Je hausse les épaules en contemplant la rambarde. Chaque fois que j'essaie de trop penser à Darwin ou Karlie, mon esprit est automatiquement attiré par autre chose. Comme pour la disparition de mes pouvoirs...

— Je sais que ce n'est pas que ça, reprend Wren. Elasia ne m'aurait pas envoyé cette invitation si elle ne se doutait pas que quelque chose ne tourne pas rond.

Dès la cérémonie terminée, il faut absolument que je tue Elasia. Vraiment.

— Crois ce que tu veux, je lance avec un faux calme et en commençant à m'éloigner de Wren. Alec et moi nous aimons, que tu le veuilles ou non. D'ailleurs, pourquoi ne vas-tu pas le voir, lui ?

— Il me déteste, déclare-t-il sans l'ombre d'une hésitation.

— Moi aussi et pourtant tu te tiens devant moi.

Il hausse les sourcils et s'adosse à la barrière comme il l'a fait des années plus tôt.

— Libre à toi de ne pas me prendre au sérieux mais c'est pourtant vrai, je continue en trouvant le courage de le regarder dans les yeux.
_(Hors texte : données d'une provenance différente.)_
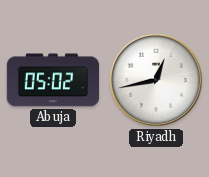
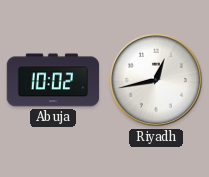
Abuja: 05:02 -> 10:02
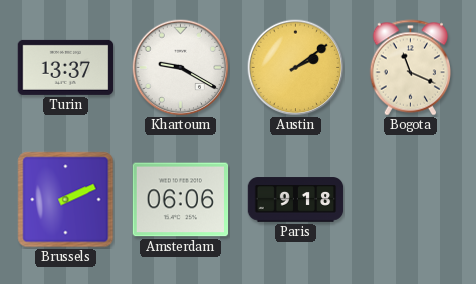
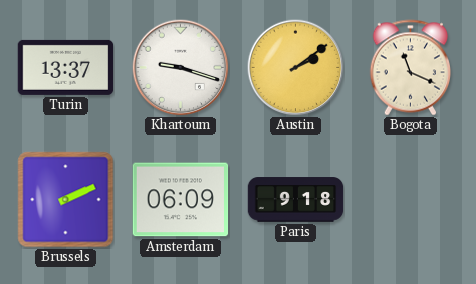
Khartoum: 9:20 -> 9:18
Amsterdam: 06:06 -> 06:09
Il y a trois ans, tu as dit que la différence entre Alec et toi était qu'il était un prince et toi un garçon des poubelles. Maintenant, c'est que je l'aime de tout mon coeur et que toi, je te hais de tout mon être.

J'ai dû mettre suffisamment de véhémence dans mes propos car une ombre passe sur son visage irrésistible.
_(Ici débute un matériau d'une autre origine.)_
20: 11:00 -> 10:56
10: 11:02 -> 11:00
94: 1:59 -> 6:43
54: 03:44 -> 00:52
— C'est comme tu veux, princesse. Si tu dis que tout va bien, alors je suis prêt à te croire. Mais ne...

— Je ne supporte plus de t'entendre, je l'interromps en sentant une nouvelle vague incontrôlable traverser ma poitrine. Maintenant, c'est à moi de te dire au revoir, Wren.

Avant qu'il ne me sorte une de ses répliques débiles, je me retourne en m'attardant une dernière fois sur ses yeux émeraude que j'ai tant espéré revoir et pars d'un pas affirmé vers le palais. Il ne cherche pas à me rattraper, ne m'appelle pas.

Tandis que je traverse les plantes tropicales, des larmes de feu brûlent mes yeux et j'emploie toute ma volonté pour les éloigner. Tu n'es plus une petite fille.